The deficiencies found in 2022 ranged from failures to provide pain management and prevent injuries like bedsores that resulted in infections, along with other concerns about cleanliness, safety and the comfort of residents.
ADVERTISING
In February, CMS fined the facility $129,700 but later dropped the total to $84,000 after the veterans home waived its right to an administrative hearing, reducing the fine by 35%.
“These are some bumps that we go through in our path, and we learn from it and improve,” Hilo Medical Center Director of Marketing Elena Cabatu said on behalf of the veterans home, which the hospital manages. “Corrective action plans were submitted and accepted.”
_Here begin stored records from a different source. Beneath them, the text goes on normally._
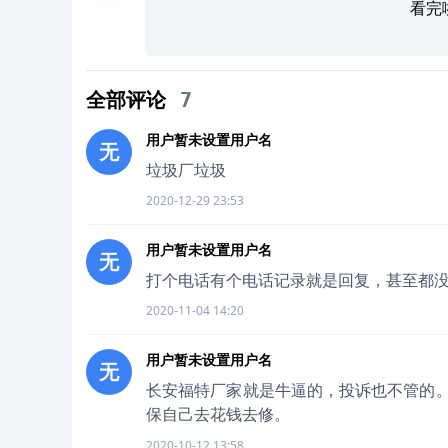
看完
全部评论
7
用户暂未设置用户名
无
垃圾厂垃圾
2020-12-29 23:53
用户暂未设置用户名
无
打个电话有个电话记录就是回复，甚至都
2020-11-04 14:20
用户暂未设置用户名
无
长安福特厂家就是牛逼的，投诉也不管的。
保自己去花钱去修。
2020-10-12 13:58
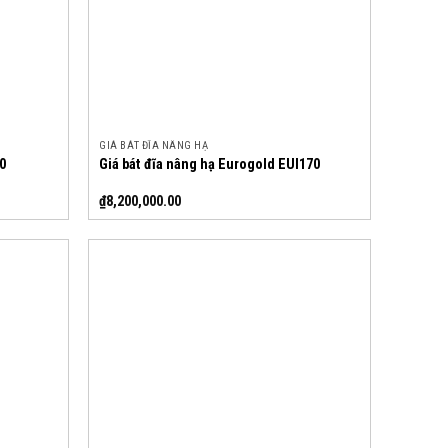
GIÁ BÁT ĐĨA NÂNG HẠ
0
Giá bát đĩa nâng hạ Eurogold EUI170
₫
8,200,000.00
For each of the 18 deficiencies, the veteran’s home was required to submit a plan of corrective action.
“We have to have an accepted plan of correction by CMS for every tag, regardless of the level of scope and severity,” said Veterans Home Administrator Kaui Chartrand. “They then review your plan of correction, approve it, and they’ll come in for a revisit. It’s a very detailed, lengthy process, and they’ll come specifically to look at those areas.”
Corrective actions by the veterans home include tightening up on the monitoring of patients, developing auditing tools, changing the frequency of reviewing issues, and confirming tasks are completed regularly, according to Chartrand.
Additional changes include the hiring of Patricia Cleghorn-Turner, who will serve as the new director of nursing for the facility.
“We value her expertise and her experience in long-term care,” Chartrand said of Cleghorn-Turner, who officially joined the team in June.
The veterans home already is within its 90-day window for a new CMS survey, which will be conducted by the state Department of Health in the fall.
“We are continuing to work on the areas that we need to to maintain compliance so that in October, we’ll have a better outcome,” Chartrand said.
An additional survey of the facility conducted by the U.S. Department of Veterans Affairs in June provided more positive results.
“We had a very good outcome,” Chartrand said of the VA survey, noting it resulted in just one low-level citation that impacted only one resident.
But a key concern about the facility remains staffing.
The 95-bed veterans home has only 62 beds currently filled, but a new program launching in September is expected to help recruit more certified nursing assistants for the facility.
Chartrand estimates the program will add between 10 and 15 new staff members.
“With that, we’ll be able to open up more beds,” Cabatu said. “We feel like we’ve been healing since 2020” (when the COVID-19 pandemic began).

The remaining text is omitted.